Cette conception des choses n’est d’ailleurs pas sans évoquer ce que dit par exemple Stanislas Dehaene au sujet de nos systèmes d’écriture. Ceux-ci se seraient développés dans la forme qu’on leur connait (de petits traits foncés avec de nombreux angles et intersections) en prenant parti des prédispositions de notre système visuel pour la détection de tels angles et intersections dans les paysages naturels. Ce ne serait donc pas notre cerveau qui aurait subi des adaptations pour la lecture (il n’en aurait pas eu le temps, celle-ci n’étant apparue qu’il n’y a que 5 ou 6 000 ans), mais bien cette invention culturelle qui se serait adaptée aux contraintes de notre cerveau.
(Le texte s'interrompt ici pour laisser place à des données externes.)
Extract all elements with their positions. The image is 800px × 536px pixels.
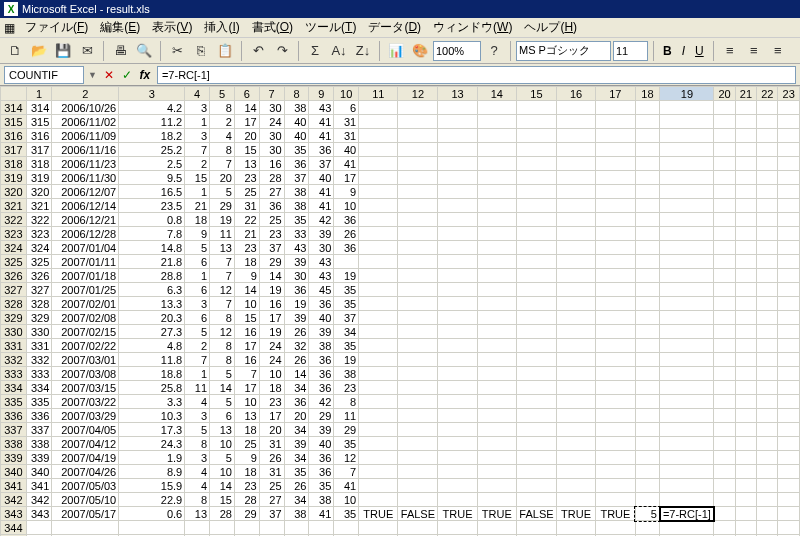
cell[interactable]: 1 <box>185 115 210 129</box>
cell[interactable]: 2006/11/09 <box>52 129 119 143</box>
cell[interactable]: 36 <box>309 451 334 465</box>
cell[interactable]: 343 <box>26 507 52 521</box>
cell[interactable]: 19 <box>259 325 284 339</box>
cell[interactable] <box>398 101 438 115</box>
cell[interactable] <box>185 521 210 535</box>
cell[interactable] <box>635 255 660 269</box>
col-header[interactable]: 4 <box>185 87 210 101</box>
row-header[interactable]: 337 <box>1 423 27 437</box>
name-box[interactable]: COUNTIF <box>4 66 84 84</box>
cell[interactable] <box>438 129 477 143</box>
cell[interactable]: 43 <box>309 269 334 283</box>
cell[interactable]: 8 <box>210 339 235 353</box>
cell[interactable] <box>359 311 398 325</box>
cell[interactable] <box>334 521 359 535</box>
cell[interactable] <box>477 353 516 367</box>
cell[interactable] <box>359 339 398 353</box>
row-header[interactable]: 331 <box>1 339 27 353</box>
cell[interactable]: 336 <box>26 409 52 423</box>
col-header[interactable]: 2 <box>52 87 119 101</box>
cell[interactable] <box>735 381 756 395</box>
cell[interactable]: 23 <box>234 241 259 255</box>
col-header[interactable]: 18 <box>635 87 660 101</box>
cell[interactable]: 15 <box>185 171 210 185</box>
cell[interactable] <box>757 451 778 465</box>
cell[interactable] <box>517 451 557 465</box>
cell[interactable] <box>398 129 438 143</box>
cell[interactable]: 38 <box>284 199 309 213</box>
cell[interactable] <box>778 437 800 451</box>
cell[interactable]: 11 <box>210 227 235 241</box>
cell[interactable]: 25 <box>259 479 284 493</box>
cell[interactable] <box>735 143 756 157</box>
menu-item[interactable]: ツール(T) <box>299 18 362 36</box>
cell[interactable]: 35 <box>334 339 359 353</box>
cell[interactable] <box>660 227 714 241</box>
cell[interactable] <box>556 451 595 465</box>
cell[interactable] <box>757 353 778 367</box>
menu-item[interactable]: データ(D) <box>362 18 427 36</box>
cell[interactable] <box>517 339 557 353</box>
cell[interactable] <box>714 437 735 451</box>
cell[interactable] <box>635 493 660 507</box>
cell[interactable]: 320 <box>26 185 52 199</box>
cancel-icon[interactable]: ✕ <box>101 67 117 83</box>
cell[interactable] <box>596 451 635 465</box>
cell[interactable]: 30 <box>259 143 284 157</box>
cell[interactable]: 21.8 <box>119 255 185 269</box>
cell[interactable]: 16 <box>259 297 284 311</box>
cell[interactable] <box>234 521 259 535</box>
cell[interactable] <box>596 353 635 367</box>
underline-button[interactable]: U <box>691 44 708 58</box>
cell[interactable] <box>735 339 756 353</box>
cell[interactable] <box>735 325 756 339</box>
cell[interactable] <box>735 269 756 283</box>
cell[interactable] <box>438 437 477 451</box>
cell[interactable]: 10 <box>334 493 359 507</box>
copy-button[interactable]: ⎘ <box>190 40 212 62</box>
cell[interactable] <box>735 395 756 409</box>
cell[interactable]: 8 <box>185 437 210 451</box>
cell[interactable]: 39 <box>309 325 334 339</box>
cell[interactable] <box>477 451 516 465</box>
cell[interactable] <box>438 227 477 241</box>
cell[interactable]: 16 <box>234 325 259 339</box>
menu-item[interactable]: ヘルプ(H) <box>518 18 583 36</box>
cell[interactable] <box>635 241 660 255</box>
cell[interactable] <box>359 297 398 311</box>
cell[interactable] <box>517 143 557 157</box>
cell[interactable]: 11.2 <box>119 115 185 129</box>
cell[interactable]: 7 <box>185 353 210 367</box>
cell[interactable]: 10 <box>234 297 259 311</box>
cell[interactable]: 23 <box>334 381 359 395</box>
cell[interactable] <box>660 129 714 143</box>
cell[interactable] <box>596 479 635 493</box>
row-header[interactable]: 341 <box>1 479 27 493</box>
cell[interactable] <box>757 213 778 227</box>
cell[interactable]: 3 <box>185 451 210 465</box>
cell[interactable] <box>477 325 516 339</box>
cell[interactable] <box>517 199 557 213</box>
cell[interactable]: 40 <box>309 437 334 451</box>
cell[interactable] <box>359 521 398 535</box>
cell[interactable] <box>596 129 635 143</box>
cell[interactable] <box>210 521 235 535</box>
col-header[interactable]: 10 <box>334 87 359 101</box>
cell[interactable] <box>477 213 516 227</box>
cell[interactable]: 39 <box>309 227 334 241</box>
cell[interactable] <box>714 339 735 353</box>
menu-item[interactable]: 表示(V) <box>146 18 198 36</box>
cell[interactable]: 2007/03/22 <box>52 395 119 409</box>
cell[interactable] <box>714 269 735 283</box>
cell[interactable] <box>556 479 595 493</box>
cell[interactable] <box>438 409 477 423</box>
cell[interactable] <box>660 367 714 381</box>
cell[interactable]: 341 <box>26 479 52 493</box>
cell[interactable]: 24 <box>259 339 284 353</box>
cell[interactable]: 329 <box>26 311 52 325</box>
cell[interactable]: 22.9 <box>119 493 185 507</box>
cell[interactable]: 36 <box>334 213 359 227</box>
cell[interactable] <box>398 171 438 185</box>
cell[interactable] <box>714 297 735 311</box>
cell[interactable]: 30 <box>259 101 284 115</box>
Parlant de Dehaene, je m’en voudrais de ne pas vous signaler les sept excellents cours qu’il a donnés l’hiver dernier sur le langage et ses bases cérébrales, cours que l’on peut visionner gratuitement sur le site du Collège de France.

Mais pour en revenir à cette idée qu’il y aurait quelque chose de qualitativement différent avec le langage qui demeurerait séparé des autres processus cognitifs, elle avait déjà été critiquée dès les années 1970 par des gens comme George Lakoff.
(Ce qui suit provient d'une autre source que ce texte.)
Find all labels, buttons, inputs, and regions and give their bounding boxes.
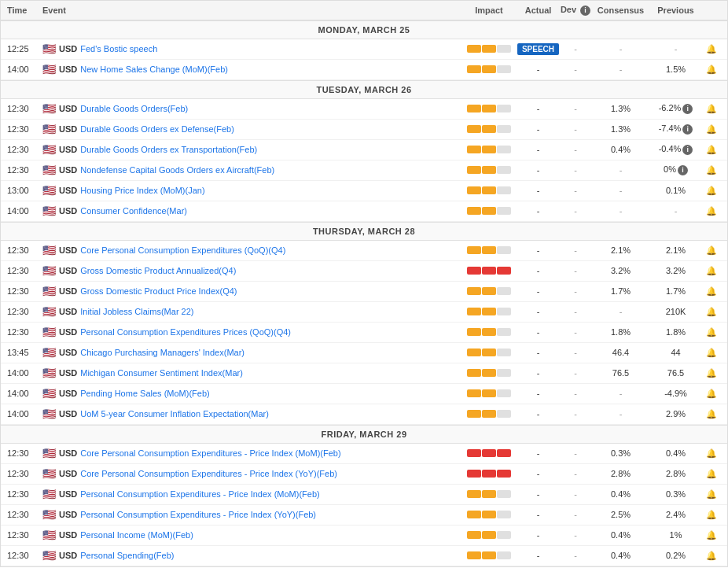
alert-bell[interactable]: 🔔 <box>701 551 721 561</box>
alert-bell[interactable]: 🔔 <box>701 389 721 399</box>
alert-bell[interactable]: 🔔 <box>701 327 721 337</box>
event-name[interactable]: Personal Consumption Expenditures Prices… <box>80 327 291 337</box>
impact-segment <box>482 410 496 418</box>
alert-bell[interactable]: 🔔 <box>701 469 721 479</box>
event-time: 12:30 <box>7 165 42 175</box>
event-name[interactable]: Pending Home Sales (MoM)(Feb) <box>80 389 209 398</box>
alert-bell[interactable]: 🔔 <box>701 124 721 135</box>
alert-bell[interactable]: 🔔 <box>701 104 721 114</box>
alert-bell[interactable]: 🔔 <box>701 286 721 297</box>
impact-segment <box>467 551 481 559</box>
event-name[interactable]: Gross Domestic Product Price Index(Q4) <box>80 286 237 296</box>
event-name[interactable]: Initial Jobless Claims(Mar 22) <box>80 307 193 316</box>
event-name[interactable]: Fed's Bostic speech <box>80 44 157 53</box>
day-header: THURSDAY, MARCH 28 <box>1 222 727 241</box>
alert-bell[interactable]: 🔔 <box>701 409 721 419</box>
event-info: 🇺🇸USDPersonal Spending(Feb) <box>42 549 461 562</box>
country-flag: 🇺🇸 <box>42 164 56 176</box>
impact-indicator <box>461 166 517 174</box>
previous-value: 0%i <box>650 164 701 175</box>
impact-segment <box>482 246 496 254</box>
event-time: 12:30 <box>7 104 42 113</box>
event-name[interactable]: Core Personal Consumption Expenditures -… <box>80 448 340 458</box>
consensus-value: 0.3% <box>591 448 650 458</box>
country-flag: 🇺🇸 <box>42 488 56 500</box>
impact-bar <box>467 470 511 478</box>
previous-value: -7.4%i <box>650 124 701 135</box>
event-name[interactable]: Personal Consumption Expenditures - Pric… <box>80 489 319 499</box>
alert-bell[interactable]: 🔔 <box>701 186 721 196</box>
event-name[interactable]: Personal Consumption Expenditures - Pric… <box>80 510 316 519</box>
event-name[interactable]: Durable Goods Orders(Feb) <box>80 104 188 113</box>
alert-bell[interactable]: 🔔 <box>701 65 721 75</box>
actual-value: - <box>517 124 560 134</box>
event-info: 🇺🇸USDCore Personal Consumption Expenditu… <box>42 467 461 480</box>
event-name[interactable]: Housing Price Index (MoM)(Jan) <box>80 186 204 195</box>
event-info: 🇺🇸USDCore Personal Consumption Expenditu… <box>42 447 461 459</box>
consensus-value: 0.4% <box>591 489 650 499</box>
currency-label: USD <box>59 551 77 560</box>
actual-value: - <box>517 368 560 378</box>
alert-bell[interactable]: 🔔 <box>701 530 721 540</box>
impact-indicator <box>461 186 517 194</box>
impact-segment <box>482 551 496 559</box>
consensus-value: 76.5 <box>591 368 650 378</box>
event-name[interactable]: Durable Goods Orders ex Transportation(F… <box>80 145 257 154</box>
alert-bell[interactable]: 🔔 <box>701 348 721 358</box>
impact-bar <box>467 551 511 559</box>
previous-value: 76.5 <box>650 368 701 378</box>
event-name[interactable]: Personal Spending(Feb) <box>80 551 174 560</box>
table-row: 12:30🇺🇸USDPersonal Consumption Expenditu… <box>1 485 727 505</box>
alert-bell[interactable]: 🔔 <box>701 245 721 256</box>
impact-indicator <box>461 449 517 457</box>
country-flag: 🇺🇸 <box>42 42 56 55</box>
event-name[interactable]: New Home Sales Change (MoM)(Feb) <box>80 65 228 74</box>
header-consensus: Consensus <box>591 6 650 15</box>
actual-value: - <box>517 104 560 113</box>
event-name[interactable]: Core Personal Consumption Expenditures -… <box>80 469 337 478</box>
event-name[interactable]: UoM 5-year Consumer Inflation Expectatio… <box>80 409 269 419</box>
actual-value: - <box>517 206 560 216</box>
actual-value: - <box>517 448 560 458</box>
alert-bell[interactable]: 🔔 <box>701 489 721 500</box>
event-info: 🇺🇸USDNew Home Sales Change (MoM)(Feb) <box>42 63 461 76</box>
alert-bell[interactable]: 🔔 <box>701 368 721 378</box>
consensus-value: - <box>591 409 650 419</box>
table-row: 13:45🇺🇸USDChicago Purchasing Managers' I… <box>1 343 727 363</box>
currency-label: USD <box>59 510 77 519</box>
previous-info-icon[interactable]: i <box>678 165 688 175</box>
previous-info-icon[interactable]: i <box>682 104 693 114</box>
previous-info-icon[interactable]: i <box>682 145 693 155</box>
event-name[interactable]: Durable Goods Orders ex Defense(Feb) <box>80 124 234 134</box>
table-row: 12:30🇺🇸USDGross Domestic Product Price I… <box>1 282 727 302</box>
alert-bell[interactable]: 🔔 <box>701 266 721 276</box>
dev-value: - <box>560 124 591 134</box>
event-time: 12:30 <box>7 286 42 296</box>
event-time: 14:00 <box>7 389 42 398</box>
event-time: 12:30 <box>7 307 42 316</box>
impact-bar <box>467 531 511 539</box>
impact-bar <box>467 369 511 377</box>
previous-info-icon[interactable]: i <box>682 124 693 135</box>
event-name[interactable]: Personal Income (MoM)(Feb) <box>80 530 193 540</box>
alert-bell[interactable]: 🔔 <box>701 165 721 175</box>
alert-bell[interactable]: 🔔 <box>701 307 721 317</box>
impact-indicator <box>461 328 517 336</box>
event-name[interactable]: Michigan Consumer Sentiment Index(Mar) <box>80 368 243 378</box>
dev-info-icon[interactable]: i <box>580 6 590 16</box>
alert-bell[interactable]: 🔔 <box>701 145 721 155</box>
event-name[interactable]: Chicago Purchasing Managers' Index(Mar) <box>80 348 245 357</box>
country-flag: 🇺🇸 <box>42 285 56 297</box>
event-name[interactable]: Gross Domestic Product Annualized(Q4) <box>80 266 236 275</box>
alert-bell[interactable]: 🔔 <box>701 510 721 520</box>
alert-bell[interactable]: 🔔 <box>701 448 721 459</box>
event-name[interactable]: Nondefense Capital Goods Orders ex Aircr… <box>80 165 274 175</box>
dev-value: - <box>560 530 591 540</box>
event-name[interactable]: Core Personal Consumption Expenditures (… <box>80 245 285 255</box>
impact-segment <box>497 470 511 478</box>
event-time: 13:45 <box>7 348 42 357</box>
impact-indicator <box>461 146 517 153</box>
event-name[interactable]: Consumer Confidence(Mar) <box>80 206 187 216</box>
alert-bell[interactable]: 🔔 <box>701 206 721 216</box>
alert-bell[interactable]: 🔔 <box>701 44 721 54</box>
« Contrairement à Chomsky pour qui la syntaxe est indépendante de la signification, du contexte, des connaissances, de la mémoire, etc., Lakoff montre que la sémantique, le contexte ou d’autres facteurs peuvent entrer en ligne de compte dans les règles qui gouvernent la syntaxe. La métaphore, autrefois vue comme une simple construction linguistique, devient aussi avec Lakoff une construction conceptuelle essentielle et centrale dans le développement de la pensée. »

Ce sont de telles idées, en réaction aux approches chomskyennes jugées trop formelles, qui vont constituer le fondement de ce qu’on appelle aujourd’hui la linguistique cognitive. Celle-ci a un engagement clair en faveur d’une approche multidisciplinaire pour la compréhension du langage, cherchant à intégrer ce que nous savons sur la cognition humaine grâce aux autres disciplines des sciences cognitives : la psychologie, la philosophie, l’intelligence artificielle, mais peut-être plus que tout, les neurosciences.

Un exemple des efforts d’intégration des données des neurosciences pour comprendre le langage est par exemple le « modèle déclaratif / procédural du langage » défendu par exemple par Michael Ullman. Ce travail d’Ullman, que nous aurons l’occasion de détailler dans la seconde partie de la séance de cette semaine, se base sur le fait que pour parler, on a besoin de notre mémoire. En effet, tant notre lexique que nos règles de grammaire doivent être appris, peu importe notre langue maternelle. Se pourrait-il alors que des structures cérébrales, bien connues pour jouer un rôle important dans certains systèmes de la mémoire humaine, soit fortement impliquées dans le langage ?

Poser la question, c’est y répondre, comme dirait l’autre… Car effectivement, on a très vite constaté que la mémoire déclarative (associée entre autres à l’hippocampe) est grandement impliquée au niveau de l’apprentissage du vocabulaire d’une langue, alors que la mémoire procédurale (associée à des structures cérébrales comme les ganglions de la base) participe à l’apprentissage des règles de grammaire. On voit donc se dessiner ici encore assez clairement deux exemples de « recyclage neuronal ». D’une part, une réutilisation des capacités mnésiques de la mémoire déclarative, capable d’apprendre rapidement des items ou des événements isolés, pour se mettre au service de l’apprentissage du lexique (également des items isolés). Et d’autre part la mémoire procédurale, capable de retenir des séquences de mouvement dans le cadre d’une tâche motrice complexe, qui se met au service de la grammaire pour en retenir les règles séquentielles complexes.

Voilà donc qui constitue aussi, je l’ai déjà mentionné, un bon lien vers la séance prochaine autour de ce concept de réutilisation neuronale.